(GIVEN DATA)
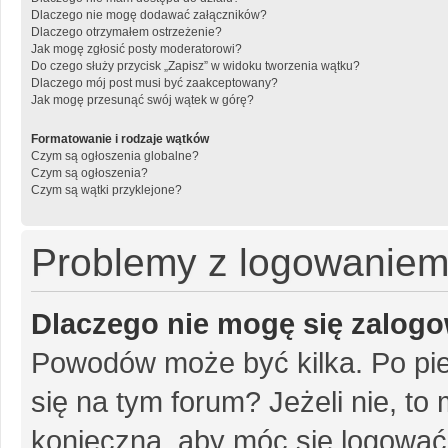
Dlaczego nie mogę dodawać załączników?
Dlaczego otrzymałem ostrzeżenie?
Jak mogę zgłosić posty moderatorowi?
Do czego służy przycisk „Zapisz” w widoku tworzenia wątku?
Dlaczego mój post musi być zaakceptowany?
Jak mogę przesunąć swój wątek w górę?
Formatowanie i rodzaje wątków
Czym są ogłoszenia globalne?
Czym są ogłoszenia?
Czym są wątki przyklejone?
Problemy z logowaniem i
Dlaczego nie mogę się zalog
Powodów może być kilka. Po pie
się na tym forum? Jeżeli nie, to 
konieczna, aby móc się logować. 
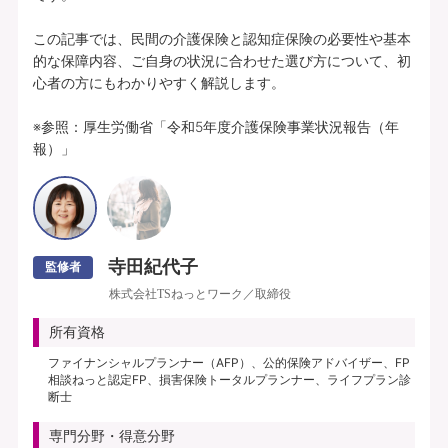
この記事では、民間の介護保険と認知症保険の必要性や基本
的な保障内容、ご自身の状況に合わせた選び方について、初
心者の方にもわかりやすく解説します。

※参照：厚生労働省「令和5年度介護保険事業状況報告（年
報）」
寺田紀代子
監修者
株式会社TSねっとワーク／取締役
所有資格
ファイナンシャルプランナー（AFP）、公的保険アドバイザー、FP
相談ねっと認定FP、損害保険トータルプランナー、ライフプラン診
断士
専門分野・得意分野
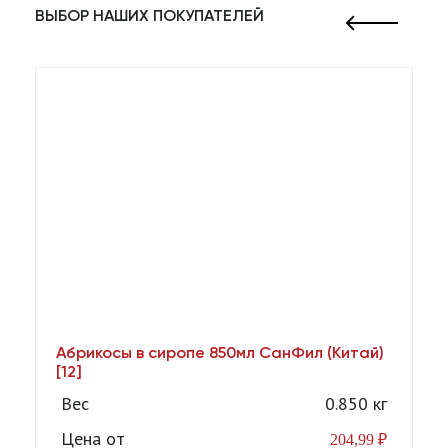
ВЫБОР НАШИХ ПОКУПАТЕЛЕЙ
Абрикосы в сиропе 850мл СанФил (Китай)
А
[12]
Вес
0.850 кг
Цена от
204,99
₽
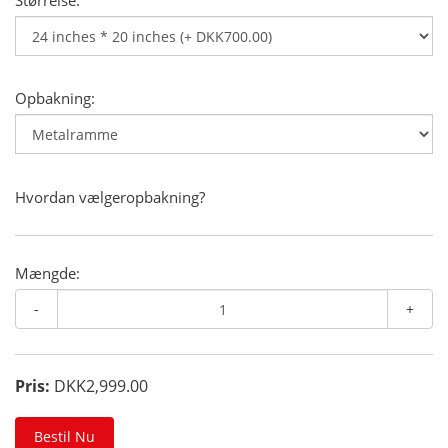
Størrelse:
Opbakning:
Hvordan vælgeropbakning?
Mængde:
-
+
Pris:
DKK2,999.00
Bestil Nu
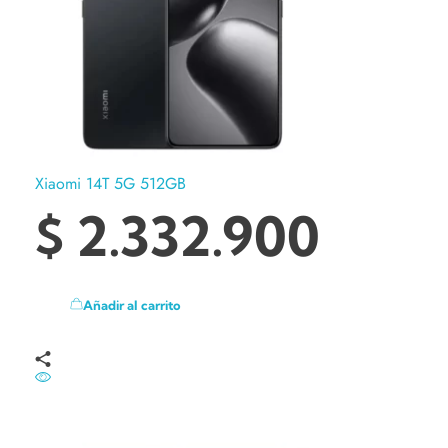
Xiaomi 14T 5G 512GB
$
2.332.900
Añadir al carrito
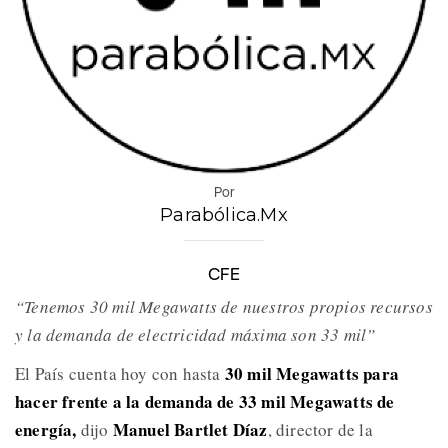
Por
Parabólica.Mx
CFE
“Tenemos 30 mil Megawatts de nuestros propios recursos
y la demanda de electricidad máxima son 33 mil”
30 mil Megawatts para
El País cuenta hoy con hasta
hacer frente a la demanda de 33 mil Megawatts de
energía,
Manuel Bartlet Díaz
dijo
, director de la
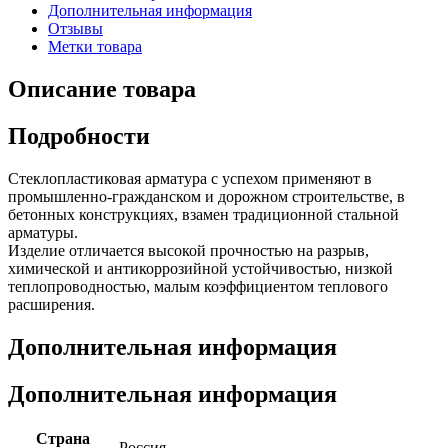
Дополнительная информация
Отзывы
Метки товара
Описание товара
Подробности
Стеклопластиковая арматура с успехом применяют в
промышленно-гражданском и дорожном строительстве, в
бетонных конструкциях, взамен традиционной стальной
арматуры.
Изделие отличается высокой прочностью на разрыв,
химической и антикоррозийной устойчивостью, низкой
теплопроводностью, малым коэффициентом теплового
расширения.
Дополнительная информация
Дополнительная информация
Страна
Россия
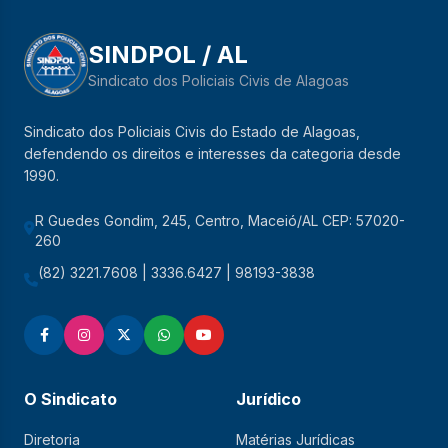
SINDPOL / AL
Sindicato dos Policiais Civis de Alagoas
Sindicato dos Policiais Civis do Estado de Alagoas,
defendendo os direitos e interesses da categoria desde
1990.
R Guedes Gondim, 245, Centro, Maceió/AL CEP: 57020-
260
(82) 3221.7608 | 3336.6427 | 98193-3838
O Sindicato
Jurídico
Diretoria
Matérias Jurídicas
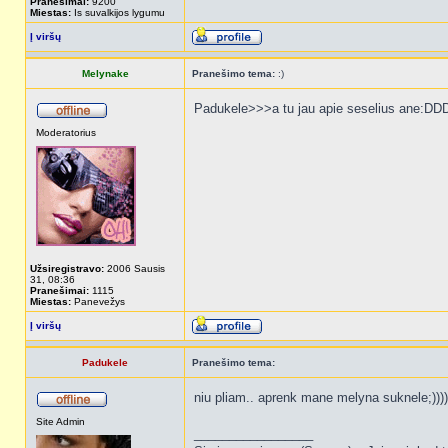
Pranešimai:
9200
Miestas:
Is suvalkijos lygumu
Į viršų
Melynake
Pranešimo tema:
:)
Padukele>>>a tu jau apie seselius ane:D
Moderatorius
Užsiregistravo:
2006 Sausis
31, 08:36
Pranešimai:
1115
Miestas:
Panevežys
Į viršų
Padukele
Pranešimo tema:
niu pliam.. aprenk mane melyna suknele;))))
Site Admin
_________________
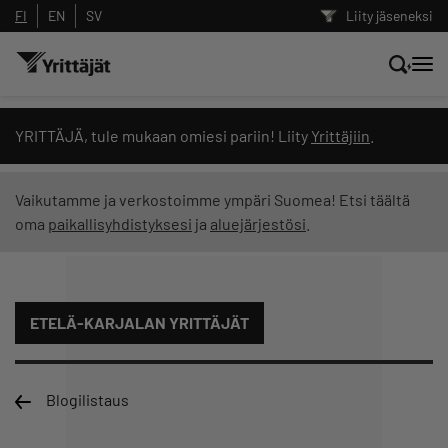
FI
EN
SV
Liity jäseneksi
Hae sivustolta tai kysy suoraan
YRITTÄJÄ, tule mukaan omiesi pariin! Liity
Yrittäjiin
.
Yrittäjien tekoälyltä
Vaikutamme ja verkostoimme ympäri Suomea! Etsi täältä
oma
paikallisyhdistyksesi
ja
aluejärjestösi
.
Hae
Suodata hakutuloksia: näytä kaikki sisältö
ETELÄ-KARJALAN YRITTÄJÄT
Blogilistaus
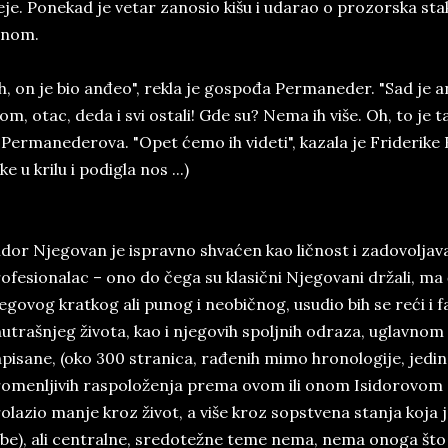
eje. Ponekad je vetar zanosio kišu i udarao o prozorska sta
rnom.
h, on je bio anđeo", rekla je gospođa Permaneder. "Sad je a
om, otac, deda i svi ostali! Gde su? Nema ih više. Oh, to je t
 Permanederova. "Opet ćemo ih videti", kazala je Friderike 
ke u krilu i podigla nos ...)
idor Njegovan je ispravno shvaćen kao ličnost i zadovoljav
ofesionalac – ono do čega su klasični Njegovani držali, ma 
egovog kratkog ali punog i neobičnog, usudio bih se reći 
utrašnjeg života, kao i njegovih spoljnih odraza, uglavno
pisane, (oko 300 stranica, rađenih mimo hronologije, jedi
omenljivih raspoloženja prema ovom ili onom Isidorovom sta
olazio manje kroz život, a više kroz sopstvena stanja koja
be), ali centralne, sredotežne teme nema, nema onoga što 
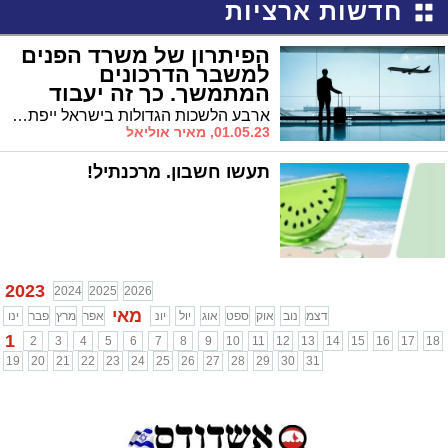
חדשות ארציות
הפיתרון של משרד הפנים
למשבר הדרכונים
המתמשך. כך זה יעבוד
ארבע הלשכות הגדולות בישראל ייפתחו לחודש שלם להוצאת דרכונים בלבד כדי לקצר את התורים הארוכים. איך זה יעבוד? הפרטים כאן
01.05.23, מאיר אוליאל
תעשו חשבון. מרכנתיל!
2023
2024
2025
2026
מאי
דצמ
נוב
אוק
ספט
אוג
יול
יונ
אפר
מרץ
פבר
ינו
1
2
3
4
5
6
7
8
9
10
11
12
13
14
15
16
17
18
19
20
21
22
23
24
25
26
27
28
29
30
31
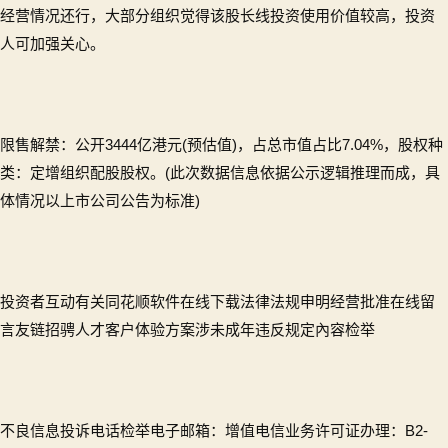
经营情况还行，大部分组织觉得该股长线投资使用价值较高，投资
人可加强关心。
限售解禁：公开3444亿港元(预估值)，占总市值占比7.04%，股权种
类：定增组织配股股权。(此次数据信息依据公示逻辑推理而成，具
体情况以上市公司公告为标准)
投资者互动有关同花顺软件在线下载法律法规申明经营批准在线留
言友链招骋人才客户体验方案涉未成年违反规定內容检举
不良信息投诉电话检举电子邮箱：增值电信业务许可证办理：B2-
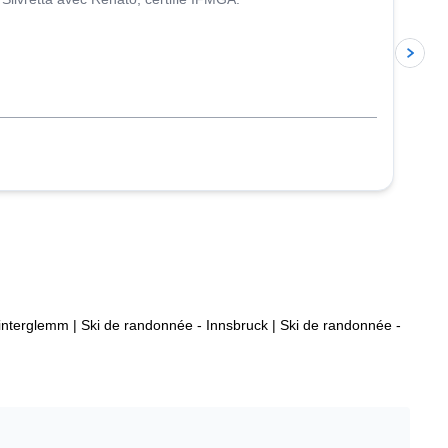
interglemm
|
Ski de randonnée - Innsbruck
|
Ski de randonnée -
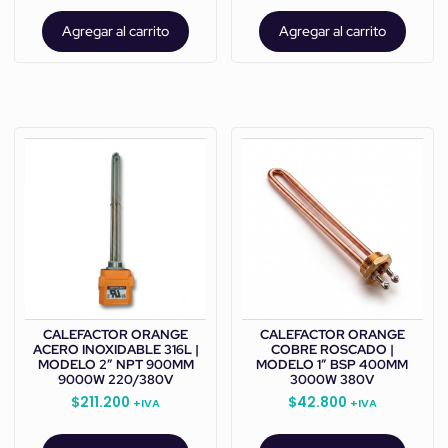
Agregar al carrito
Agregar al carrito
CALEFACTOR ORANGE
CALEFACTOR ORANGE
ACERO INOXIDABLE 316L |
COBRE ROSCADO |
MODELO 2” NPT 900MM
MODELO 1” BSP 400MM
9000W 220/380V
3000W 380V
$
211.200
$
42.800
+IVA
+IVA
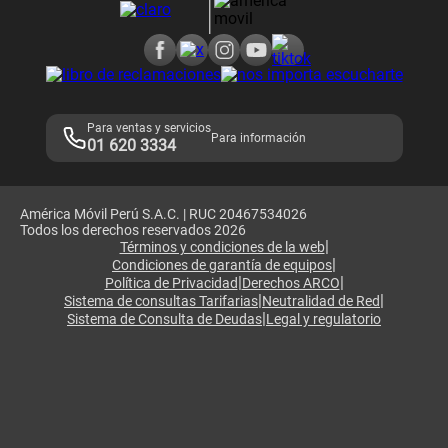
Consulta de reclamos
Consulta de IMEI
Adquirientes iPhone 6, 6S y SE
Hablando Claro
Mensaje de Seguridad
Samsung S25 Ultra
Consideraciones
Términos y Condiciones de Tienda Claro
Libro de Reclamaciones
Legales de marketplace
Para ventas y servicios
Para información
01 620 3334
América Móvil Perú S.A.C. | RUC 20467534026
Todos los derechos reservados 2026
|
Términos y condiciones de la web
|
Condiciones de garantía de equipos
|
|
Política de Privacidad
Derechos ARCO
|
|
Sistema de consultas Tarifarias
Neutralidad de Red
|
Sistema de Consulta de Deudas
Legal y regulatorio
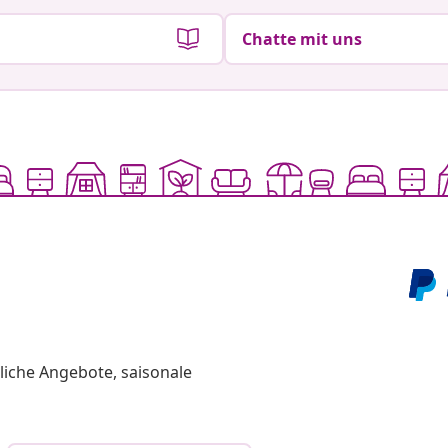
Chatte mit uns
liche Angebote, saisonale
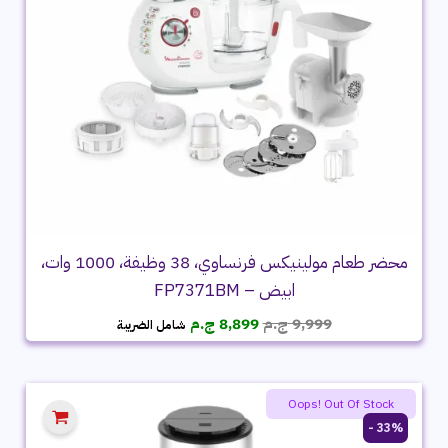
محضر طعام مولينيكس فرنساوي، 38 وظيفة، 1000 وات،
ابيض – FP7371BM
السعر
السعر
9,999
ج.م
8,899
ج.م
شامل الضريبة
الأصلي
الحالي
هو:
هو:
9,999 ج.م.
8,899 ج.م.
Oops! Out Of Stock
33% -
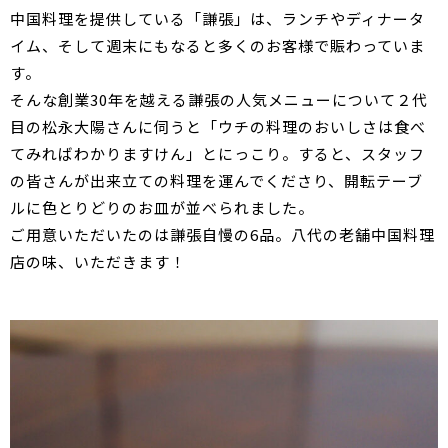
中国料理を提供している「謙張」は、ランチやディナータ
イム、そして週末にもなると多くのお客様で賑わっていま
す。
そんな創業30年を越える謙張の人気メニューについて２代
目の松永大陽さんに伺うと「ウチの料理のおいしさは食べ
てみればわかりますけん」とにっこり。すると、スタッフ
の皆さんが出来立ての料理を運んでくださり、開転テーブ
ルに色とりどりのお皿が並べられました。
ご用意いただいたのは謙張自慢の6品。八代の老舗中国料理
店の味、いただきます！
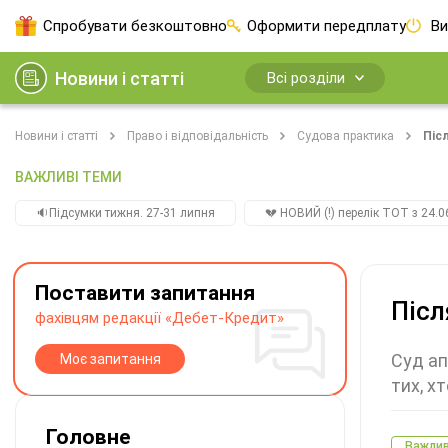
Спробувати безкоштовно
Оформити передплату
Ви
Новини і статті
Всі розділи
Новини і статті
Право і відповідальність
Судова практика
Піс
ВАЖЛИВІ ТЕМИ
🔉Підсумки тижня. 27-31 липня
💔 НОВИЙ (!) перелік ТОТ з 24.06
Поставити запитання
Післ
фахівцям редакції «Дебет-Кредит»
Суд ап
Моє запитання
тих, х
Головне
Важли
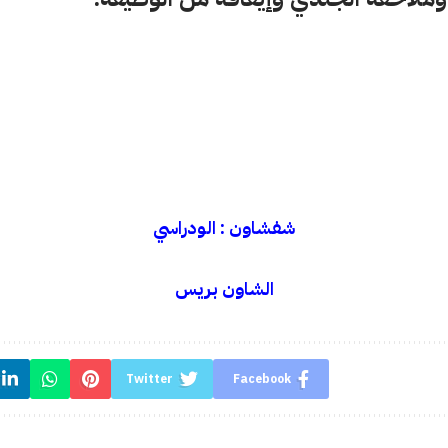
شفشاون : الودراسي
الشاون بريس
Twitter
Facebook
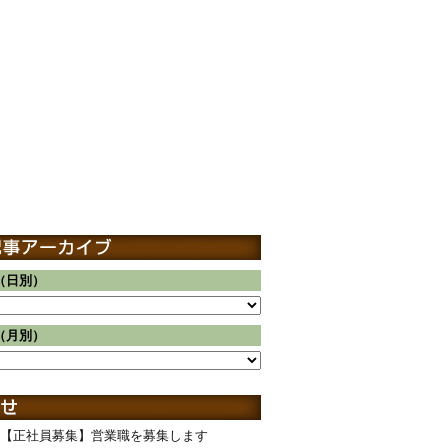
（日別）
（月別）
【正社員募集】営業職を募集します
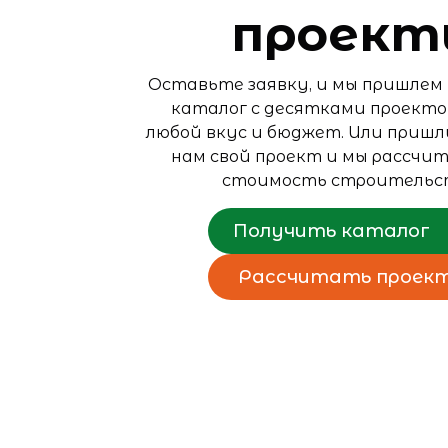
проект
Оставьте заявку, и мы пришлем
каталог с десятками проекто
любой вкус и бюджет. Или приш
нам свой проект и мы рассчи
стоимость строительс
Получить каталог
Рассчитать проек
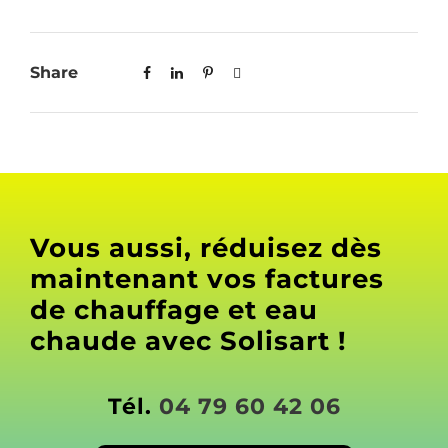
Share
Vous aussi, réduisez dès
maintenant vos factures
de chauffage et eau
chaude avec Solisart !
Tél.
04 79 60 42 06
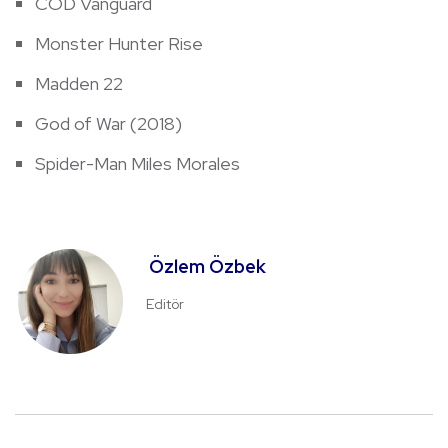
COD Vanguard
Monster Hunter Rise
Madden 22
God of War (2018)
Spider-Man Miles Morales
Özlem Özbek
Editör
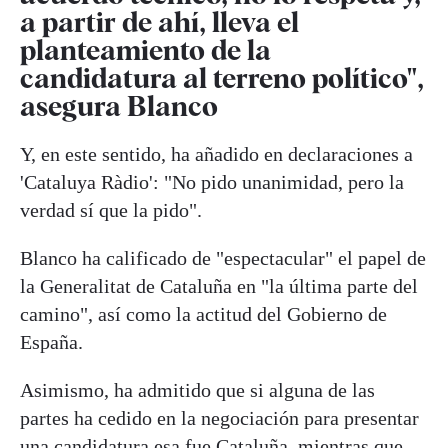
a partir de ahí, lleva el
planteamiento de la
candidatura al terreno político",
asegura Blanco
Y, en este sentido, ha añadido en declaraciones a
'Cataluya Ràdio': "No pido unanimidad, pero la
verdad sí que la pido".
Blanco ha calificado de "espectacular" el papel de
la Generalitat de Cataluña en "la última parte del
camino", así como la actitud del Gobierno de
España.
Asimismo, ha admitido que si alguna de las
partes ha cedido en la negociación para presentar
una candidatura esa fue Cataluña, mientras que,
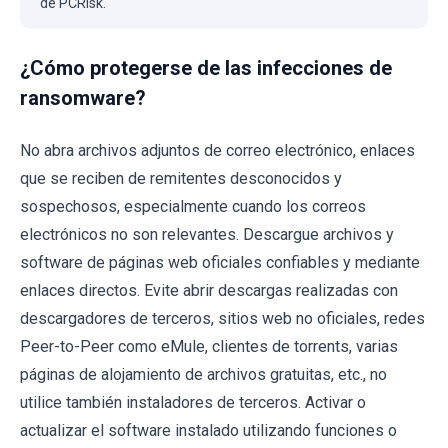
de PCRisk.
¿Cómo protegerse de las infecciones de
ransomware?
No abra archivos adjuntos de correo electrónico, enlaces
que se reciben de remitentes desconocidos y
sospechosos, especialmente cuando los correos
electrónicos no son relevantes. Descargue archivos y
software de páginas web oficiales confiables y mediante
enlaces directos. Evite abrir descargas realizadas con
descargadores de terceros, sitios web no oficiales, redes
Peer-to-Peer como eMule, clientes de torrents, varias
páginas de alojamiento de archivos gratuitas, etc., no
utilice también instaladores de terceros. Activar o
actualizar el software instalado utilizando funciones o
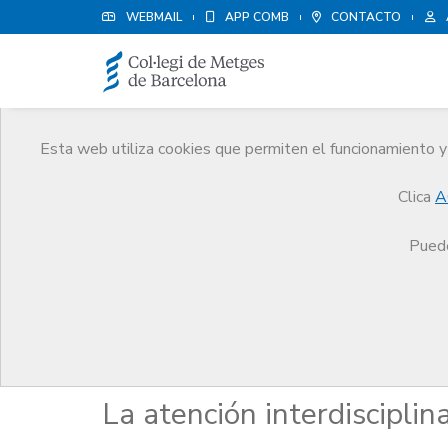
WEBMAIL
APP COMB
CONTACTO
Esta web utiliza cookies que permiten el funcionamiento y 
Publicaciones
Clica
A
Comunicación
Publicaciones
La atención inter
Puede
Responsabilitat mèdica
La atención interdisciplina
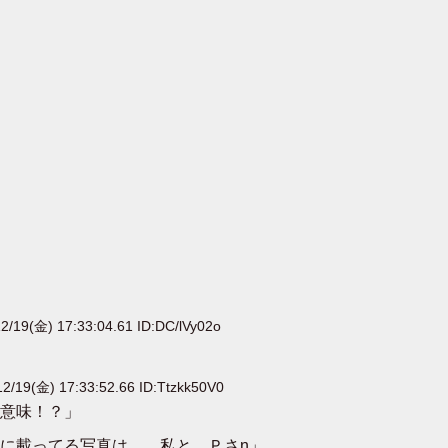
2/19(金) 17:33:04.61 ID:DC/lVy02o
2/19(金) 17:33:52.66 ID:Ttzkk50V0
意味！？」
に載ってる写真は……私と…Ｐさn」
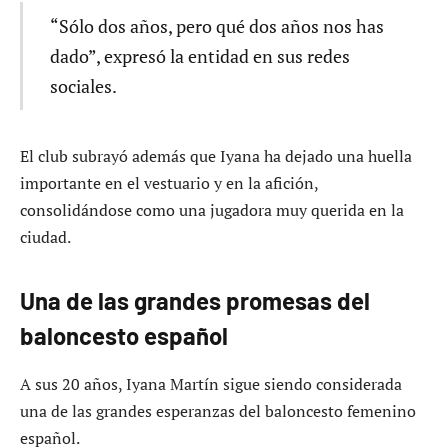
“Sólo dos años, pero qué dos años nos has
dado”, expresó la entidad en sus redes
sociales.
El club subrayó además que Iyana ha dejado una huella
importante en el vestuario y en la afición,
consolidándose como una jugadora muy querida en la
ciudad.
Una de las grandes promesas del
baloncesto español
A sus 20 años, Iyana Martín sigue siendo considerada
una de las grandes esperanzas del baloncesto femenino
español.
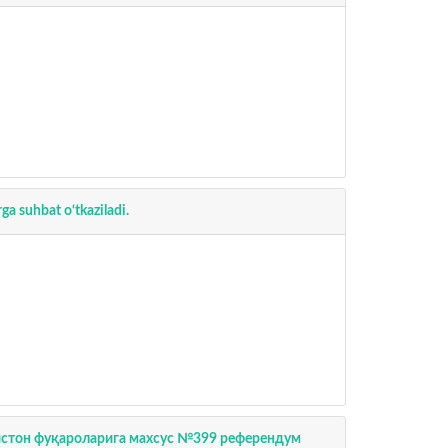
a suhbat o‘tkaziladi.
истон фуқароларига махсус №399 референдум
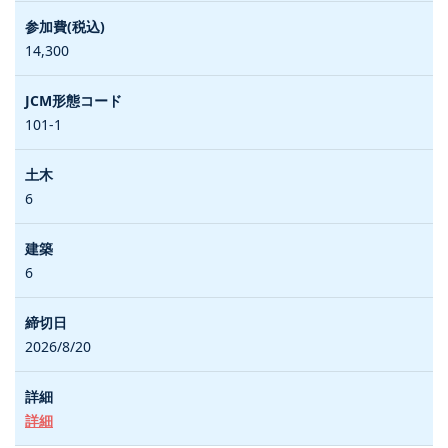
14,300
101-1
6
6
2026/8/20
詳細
(End GIVEN DATA)
WORK INSTRUCTION: Repeat, word for word and with no pictures, only the lines running from the beginning of the data to the line that contains "SINDPOL / AL".

SOLUTION:
Dlaczego nie mogę dodawać załączników?
Dlaczego otrzymałem ostrzeżenie?
Jak mogę zgłosić posty moderatorowi?
Do czego służy przycisk „Zapisz” w widoku tworzenia wątku?
Dlaczego mój post musi być zaakceptowany?
Jak mogę przesunąć swój wątek w górę?
Formatowanie i rodzaje wątków
Czym są ogłoszenia globalne?
Czym są ogłoszenia?
Czym są wątki przyklejone?
Problemy z logowaniem i
Dlaczego nie mogę się zalog
Powodów może być kilka. Po pie
się na tym forum? Jeżeli nie, to 
konieczna, aby móc się logować. 
この記事では、民間の介護保険と認知症保険の必要性や基本
的な保障内容、ご自身の状況に合わせた選び方について、初
心者の方にもわかりやすく解説します。

※参照：厚生労働省「令和5年度介護保険事業状況報告（年
報）」
寺田紀代子
監修者
株式会社TSねっとワーク／取締役
所有資格
ファイナンシャルプランナー（AFP）、公的保険アドバイザー、FP
相談ねっと認定FP、損害保険トータルプランナー、ライフプラン診
断士
専門分野・得意分野
ВЫБОР НАШИХ ПОКУПАТЕЛЕЙ
Абрикосы в сиропе 850мл СанФил (Китай)
А
[12]
Вес
0.850 кг
Цена от
204,99
₽
Størrelse:
Opbakning:
Hvordan vælgeropbakning?
Mængde:
-
+
Pris:
DKK2,999.00
Bestil Nu
Xiaomi 14T 5G 512GB
$
2.332.900
Añadir al carrito
Por
Parabólica.Mx
CFE
“Tenemos 30 mil Megawatts de nuestros propios recursos
y la demanda de electricidad máxima son 33 mil”
30 mil Megawatts para
El País cuenta hoy con hasta
hacer frente a la demanda de 33 mil Megawatts de
energía,
Manuel Bartlet Díaz
dijo
, director de la
Дополнительная информация
Отзывы
Метки товара
Описание товара
Подробности
Стеклопластиковая арматура с успехом применяют в
промышленно-гражданском и дорожном строительстве, в
бетонных конструкциях, взамен традиционной стальной
арматуры.
Изделие отличается высокой прочностью на разрыв,
химической и антикоррозийной устойчивостью, низкой
теплопроводностью, малым коэффициентом теплового
расширения.
Дополнительная информация
Дополнительная информация
Страна
Россия
SINDPOL / AL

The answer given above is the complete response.